**Your goal**
Transcribe nothing except the lines below that run from the one with "to refinance your" to the one with "triggered, or an", ends included, and do not copy any picture.

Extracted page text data
*** Begin section ***
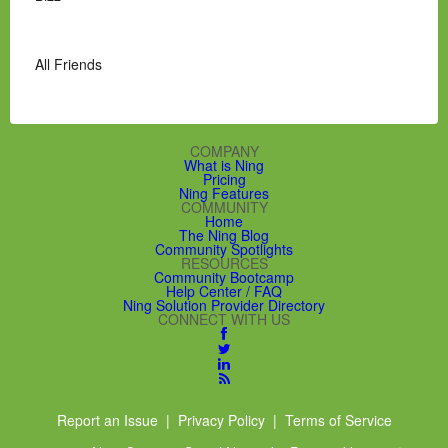
All Friends
COMPANY
What is Ning
Pricing
Ning Features
COMMUNITY
Home
The Ning Blog
Community Spotlights
RESOURCES
Community Bootcamp
Help Center / FAQ
Ning Solution Provider Directory
CONNECT WITH US
Report an Issue
|
Privacy Policy
|
Terms of Service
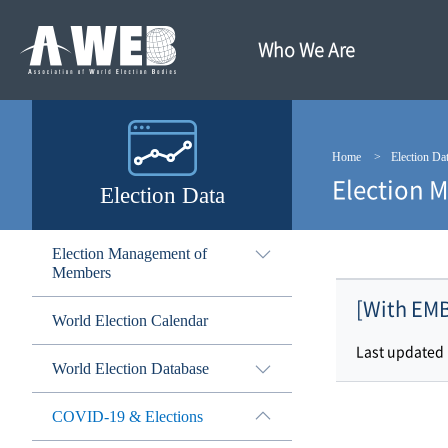
주
본
메
문
뉴
내
Who We Are
바
용
로
바
가
로
기
가
기
Home
Election Da
Election 
Election Data
Election Management of
Members
[With EMB
World Election Calendar
Last updated
World Election Database
COVID-19 & Elections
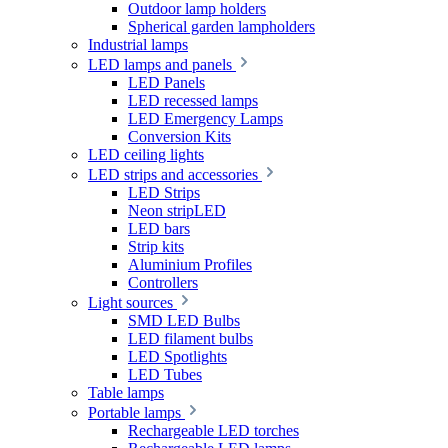
Outdoor lamp holders
Spherical garden lampholders
Industrial lamps
LED lamps and panels
LED Panels
LED recessed lamps
LED Emergency Lamps
Conversion Kits
LED ceiling lights
LED strips and accessories
LED Strips
Neon stripLED
LED bars
Strip kits
Aluminium Profiles
Controllers
Light sources
SMD LED Bulbs
LED filament bulbs
LED Spotlights
LED Tubes
Table lamps
Portable lamps
Rechargeable LED torches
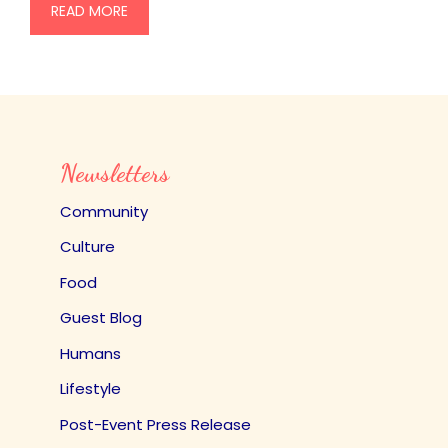
READ MORE
Newsletters
Community
Culture
Food
Guest Blog
Humans
Lifestyle
Post-Event Press Release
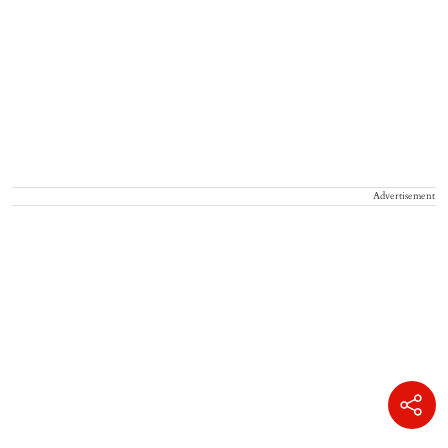
Advertisement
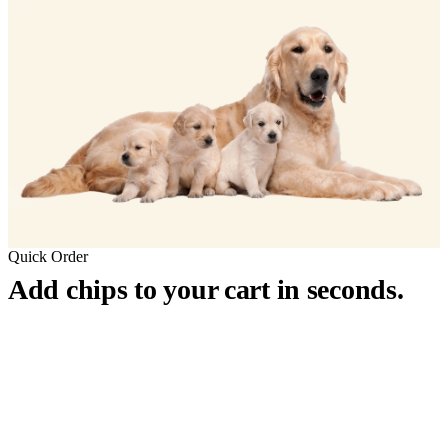
Quick Order
Add chips to your cart in seconds.
™
911
PetChip
— 20 Pack
12-Gauge Needle · 12mm × 2.1mm · ISO 11784/5 Certified by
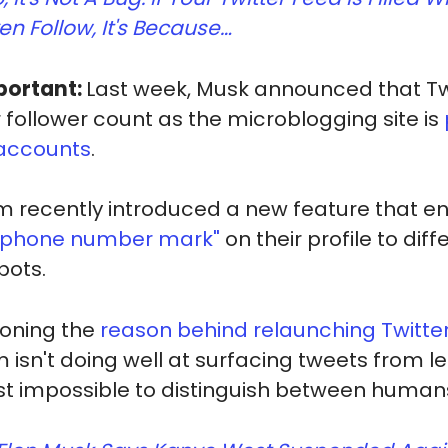
en Follow, It's Because…
portant:
Last week, Musk announced that Twi
r follower count as the microblogging site is
 accounts
.
m recently introduced a new feature that e
 phone number mark"
on their profile to dif
bots.
ioning the
reason behind relaunching Twitter
m isn't doing well at surfacing tweets from 
ost impossible to distinguish between humans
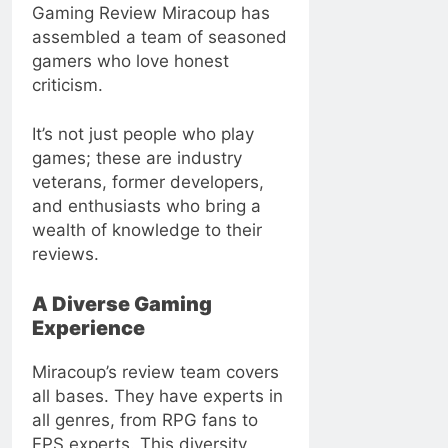
Gaming Review Miracoup has
assembled a team of seasoned
gamers who love honest
criticism.
It’s not just people who play
games; these are industry
veterans, former developers,
and enthusiasts who bring a
wealth of knowledge to their
reviews.
A Diverse Gaming
Experience
Miracoup’s review team covers
all bases. They have experts in
all genres, from RPG fans to
FPS experts. This diversity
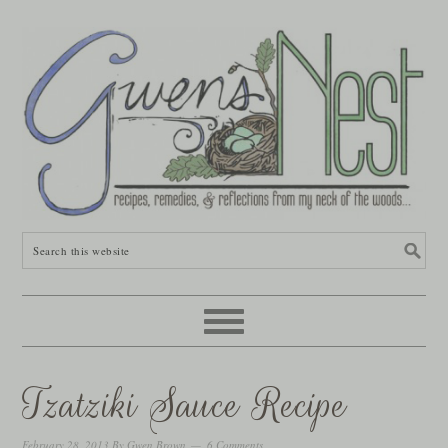
Tzatziki Sauce Recipe
February 28, 2013
By
Gwen Brown
6 Comments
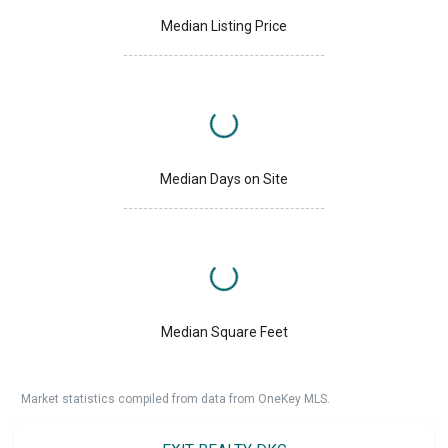
Median Listing Price
Median Days on Site
Median Square Feet
Market statistics compiled from data from OneKey MLS.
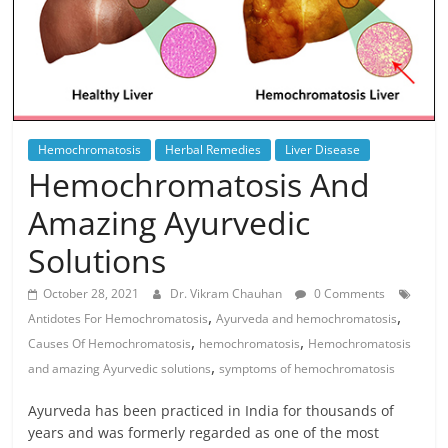
Hemochromatosis
Herbal Remedies
Liver Disease
Hemochromatosis And
Amazing Ayurvedic
Solutions
October 28, 2021
Dr. Vikram Chauhan
0 Comments
,
,
Antidotes For Hemochromatosis
Ayurveda and hemochromatosis
,
,
Causes Of Hemochromatosis
hemochromatosis
Hemochromatosis
,
and amazing Ayurvedic solutions
symptoms of hemochromatosis
Ayurveda has been practiced in India for thousands of
years and was formerly regarded as one of the most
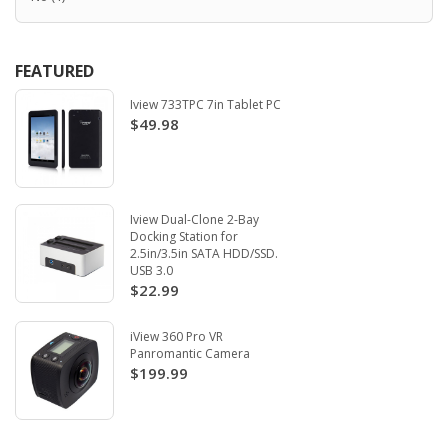
FEATURED
Iview 733TPC 7in Tablet PC
$49.98
Iview Dual-Clone 2-Bay
Docking Station for
2.5in/3.5in SATA HDD/SSD.
USB 3.0
$22.99
iView 360 Pro VR
Panromantic Camera
$199.99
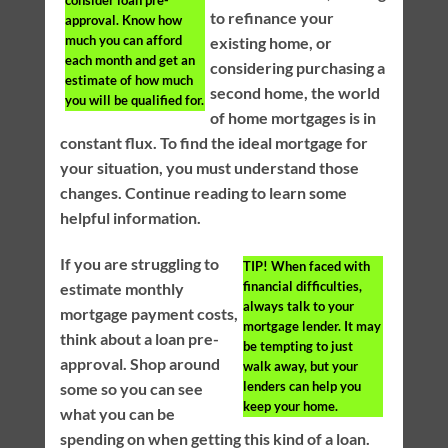
consider loan pre-
to refinance your
approval. Know how
much you can afford
existing home, or
each month and get an
considering purchasing a
estimate of how much
second home, the world
you will be qualified for.
of home mortgages is in
constant flux. To find the ideal mortgage for
your situation, you must understand those
changes. Continue reading to learn some
helpful information.
If you are struggling to
TIP!
When faced with
financial difficulties,
estimate monthly
always talk to your
mortgage payment costs,
mortgage lender. It may
think about a loan pre-
be tempting to just
approval. Shop around
walk away, but your
lenders can help you
some so you can see
keep your home.
what you can be
spending on when getting this kind of a loan.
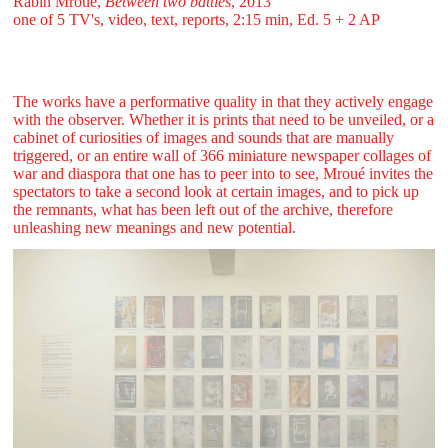
Rabih Mroué,
Between two battles
, 2013
one of 5 TV's, video, text, reports, 2:15 min, Ed. 5 + 2 AP
The works have a performative quality in that they actively engage
with the observer. Whether it is prints that need to be unveiled, or a
cabinet of curiosities of images and sounds that are manually
triggered, or an entire wall of 366 miniature newspaper collages of
war and diaspora that one has to peer into to see, Mroué invites the
spectators to take a second look at certain images, and to pick up
the remnants, what has been left out of the archive, therefore
unleashing new meanings and new potential.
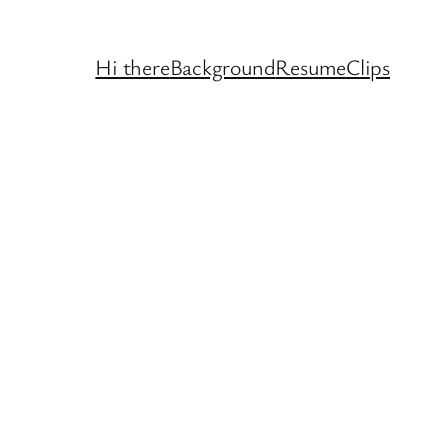
Hi there
Background
Resume
Clips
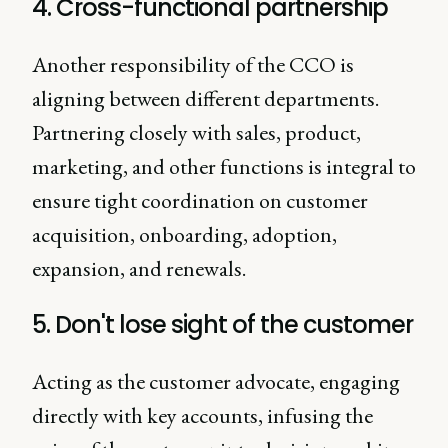
4. Cross-functional partnership
Another responsibility of the CCO is
aligning between different departments.
Partnering closely with sales, product,
marketing, and other functions is integral to
ensure tight coordination on customer
acquisition, onboarding, adoption,
expansion, and renewals.
5. Don't lose sight of the customer
Acting as the customer advocate, engaging
directly with key accounts, infusing the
*** End section ***
**Your response**
to refinance your
approval. Know how
much you can afford
existing home, or
each month and get an
considering purchasing a
estimate of how much
second home, the world
you will be qualified for.
of home mortgages is in
constant flux. To find the ideal mortgage for
your situation, you must understand those
changes. Continue reading to learn some
helpful information.
If you are struggling to
TIP!
When faced with
financial difficulties,
estimate monthly
always talk to your
mortgage payment costs,
mortgage lender. It may
think about a loan pre-
be tempting to just
approval. Shop around
walk away, but your
lenders can help you
some so you can see
keep your home.
what you can be
spending on when getting this kind of a loan.
Rabih Mroué,
Between two battles
, 2013
one of 5 TV's, video, text, reports, 2:15 min, Ed. 5 + 2 AP
The works have a performative quality in that they actively engage
with the observer. Whether it is prints that need to be unveiled, or a
cabinet of curiosities of images and sounds that are manually
triggered, or an entire wall of 366 miniature newspaper collages of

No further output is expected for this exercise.